> [Your task] All pictures should be dropped, and only the lines from the top of the entries below through the line containing "facilidad, son ideales" repeated exactly, both ends included.

> [Exercise data]
== Segment start ==

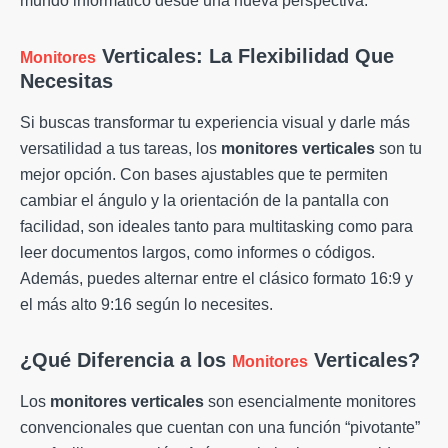
mundo informático desde una nueva perspectiva.
Verticales: La Flexibilidad Que
Monitores
Necesitas
Si buscas transformar tu experiencia visual y darle más
versatilidad a tus tareas, los
monitores verticales
son tu
mejor opción. Con bases ajustables que te permiten
cambiar el ángulo y la orientación de la pantalla con
facilidad, son ideales tanto para multitasking como para
leer documentos largos, como informes o códigos.
Además, puedes alternar entre el clásico formato 16:9 y
el más alto 9:16 según lo necesites.
¿Qué Diferencia a los
Verticales?
Monitores
Los
monitores verticales
son esencialmente monitores
convencionales que cuentan con una función “pivotante”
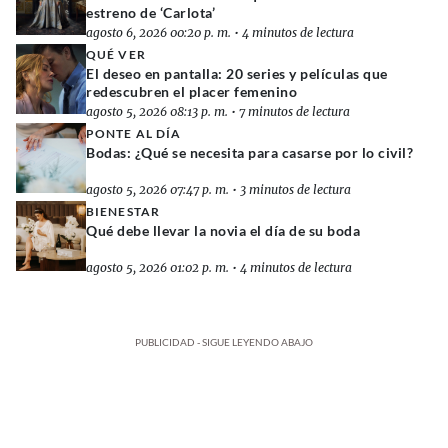
estreno de ‘Carlota’
agosto 6, 2026 00:20 p. m.
•
4 minutos de lectura
QUÉ VER
El deseo en pantalla: 20 series y películas que
redescubren el placer femenino
agosto 5, 2026 08:13 p. m.
•
7 minutos de lectura
PONTE AL DÍA
Bodas: ¿Qué se necesita para casarse por lo civil?
agosto 5, 2026 07:47 p. m.
•
3 minutos de lectura
BIENESTAR
Qué debe llevar la novia el día de su boda
agosto 5, 2026 01:02 p. m.
•
4 minutos de lectura
PUBLICIDAD - SIGUE LEYENDO ABAJO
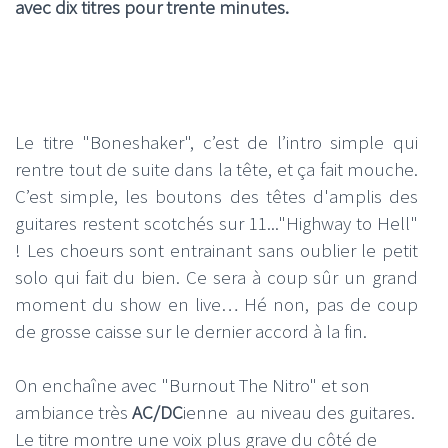
avec dix titres pour trente minutes.
Le titre "Boneshaker", c’est de l’intro simple qui
rentre tout de suite dans la tête, et ça fait mouche.
C’est simple, les boutons des têtes d'amplis des
guitares restent scotchés sur 11..."Highway to Hell"
! Les choeurs sont entrainant sans oublier le petit
solo qui fait du bien. Ce sera à coup sûr un grand
moment du show en live… Hé non, pas de coup
de grosse caisse sur le dernier accord à la fin.
On enchaîne avec "Burnout The Nitro" et son
ambiance très
AC/DC
ienne au niveau des guitares.
Le titre montre une voix plus grave du côté de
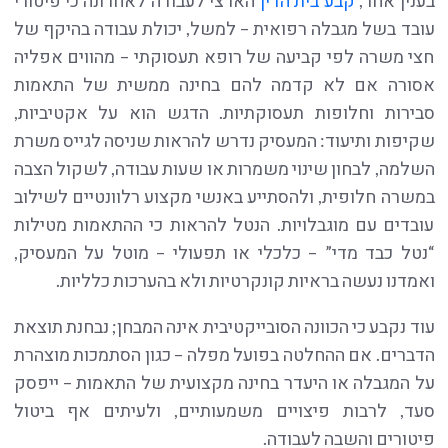
בענין אחר,
קבע בית הדין
הארצי לעבודה לאחרונה כי פיטורי
עובד בשל מגבלה רפואית – למשל, יכולת עבודה בהיקף של
חצי משרה לפי קביעה של רופא תעסוקתי – מהווים אפליה
אסורה אם לא קדמה להם בחינה ממשית של התאמות
סבירות וחלופות תעסוקתיות. הדגש הוא על אקטיביות,
שקיפות ותיעוד: המעסיק נדרש להראות שניסה לגייס משרת
השלמה, לבחון שינוי משמרות או שעות עבודה, לשקול הצבה
במשרה חלופית, ולהסתייע באנשי מקצוע רלוונטיים לשילוב
עובדים עם מוגבלויות. הנטל להראות כי ההתאמות מטילות
“נטל כבד מדי” – כלכלי או תפעולי – מוטל על המעסיק,
ואמדנו נעשה בראיות קונקרטיות ולא בהערכות כלליות.
עוד נקבע כי הכוונה הסובייקטיבית אינה המבחן; נבחנת תוצאת
הדברים. אם ההחלטה בפועל מפלה – כגון הסתמכות מוצהרת
על המגבלה או היעדר בחינה מקצועית של התאמות – ייפסק
סעד, לרבות פיצויים משמעותיים, ולעיתים אף ביטול
פיטורים והשבה לעבודה.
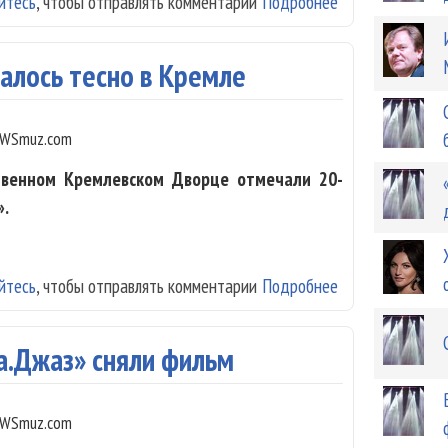
йтесь
, чтобы отправлять комментарии
Подробнее
о CinemaJazz Aw
залось тесно в Кремле
WSmuz.com
ственном Кремлевском Дворце отмечали 20-
».
йтесь
, чтобы отправлять комментарии
Подробнее
о «Хору Турецко
а.Джаз» сняли фильм
WSmuz.com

== Segment end ==

> [Written response]
mundo informático desde una nueva perspectiva.
Verticales: La Flexibilidad Que
Monitores
Necesitas
Si buscas transformar tu experiencia visual y darle más
versatilidad a tus tareas, los
monitores verticales
son tu
mejor opción. Con bases ajustables que te permiten
cambiar el ángulo y la orientación de la pantalla con
facilidad, son ideales tanto para multitasking como para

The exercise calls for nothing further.